Sugar ban shows India lacks credibility as a major power
The directorate general of foreign trade under the Indian Ministry of Commerce and Industry issued a ban on sugar exports on May 13. The export of raw sugar, white sugar, and refined sugar is prohibited until September 30.
Data shows that India’s sugar industry is not in crisis, nor is Indian society facing a sugar shortage. According to the Indian Sugar Mills Association, by April 30, 2026, India’s sugar production for the current crushing season had reached 27.53 million tons, up about 7% year-on-year.

An Indian retailer sells white sugar.
Thus, the Indian ban appears more like a preemptive regulatory measure by the government to ease domestic sugar price pressures when recent production fell short of expectations.
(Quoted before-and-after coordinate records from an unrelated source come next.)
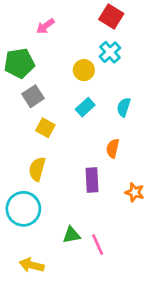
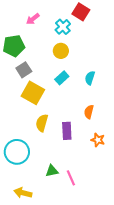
cyan cross: (110, 52) -> (63, 27), moved
yellow square: (45, 128) -> (33, 93), size x1.6
orange semicircle: (113, 148) -> (89, 112), moved
yellow semicircle: (37, 169) -> (42, 123), moved

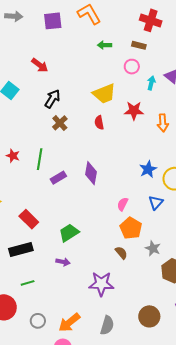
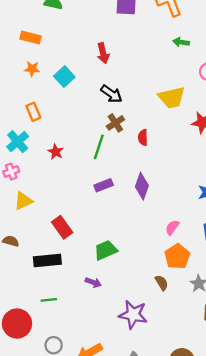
red arrow: (40, 65) -> (103, 53), turned 30
black arrow: (52, 99) -> (111, 94), turned 84
red semicircle: (99, 123) -> (143, 137), moved
green line: (40, 159) -> (99, 147), moved

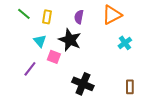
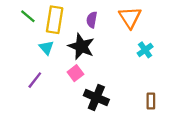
orange triangle: (112, 15) -> (130, 17), turned -35
yellow rectangle: (47, 17) -> (55, 20), size x1.6
pink square: (54, 57) -> (75, 73), moved, turned 32

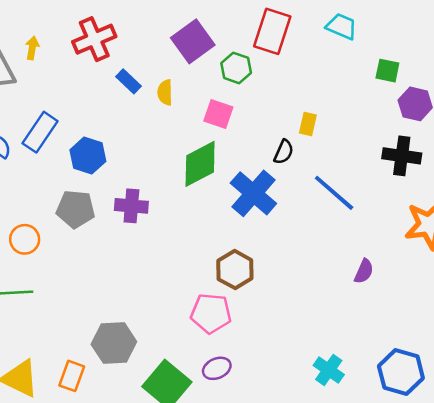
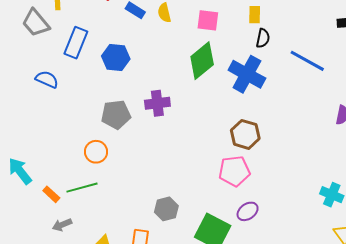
yellow rectangle: (308, 124) -> (255, 15), moved
blue rectangle: (40, 132) -> (76, 43), moved
blue hexagon: (88, 156) -> (116, 57), moved
orange circle: (25, 239) -> (96, 152), moved
gray hexagon: (114, 343) -> (166, 209), size x0.7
In fact, India has for years responded to fluctuation in domestic prices or inventory expectations with export restrictions.
In May 2022, India banned wheat exports citing domestic supply and price pressures, and it only partially lifted the ban through a quota system in February 2026.
Shortly before India announced the sugar export ban in May, it had in February approved an additional 500,000 tons of sugar export quotas. The sharp contrast in policy and the decisiveness of its actions demonstrated India has become “skilled” at restricting agricultural exports.
India’s sugar export ban may appear proactive — a responsible move by the government to preempt food price risks and protect domestic consumers — but in reality, it comes at the expense of Indian agricultural workers and consumers in developing countries.
In the short term, the export ban keeps more products at home to serve economic stability goals. But in the long run, it steadily erodes India’s commercial credibility as a reliable supplier.

An Indian farmer produces brown sugar.
India’s raw sugar is primarily exported to Indonesia, Bangladesh, Saudi Arabia, Iraq, and Malaysia; its white and refined sugar are exported to Afghanistan, Somalia, Djibouti, Sri Lanka, Sudan, and others.
Buyers in Asia and Africa will increasingly turn to alternative sources such as Brazil and Thailand, and may even reconsider building up their own national reserves or self-sufficiency capacities.
The loss of commercial interests and reputation is not the whole story. India has in recent years repeatedly emphasized its role as a leader of the Global South, a force for regional stability, and a reliable supply chain partner — yet it sends the opposite signal in agricultural trade.
A slight fluctuation in domestic prices or inventory expectations leads to an executive order cutting off external supply. This is especially painful for India’s neighbors in South Asia, who heavily rely on Indian supplies of daily necessities.
Every time India pursues a “beggar-thy-neighbor” policy — trading regional supply tensions for domestic stability — it forces other countries to reassess whether reliance on India is safe. In doing so, India undermines its own image as a stable supplier and a responsible “major power.”
(The author Zhang Qianhe is a Ph.D. student at the Center for International Studies, Sciences Po Paris Graduate School.)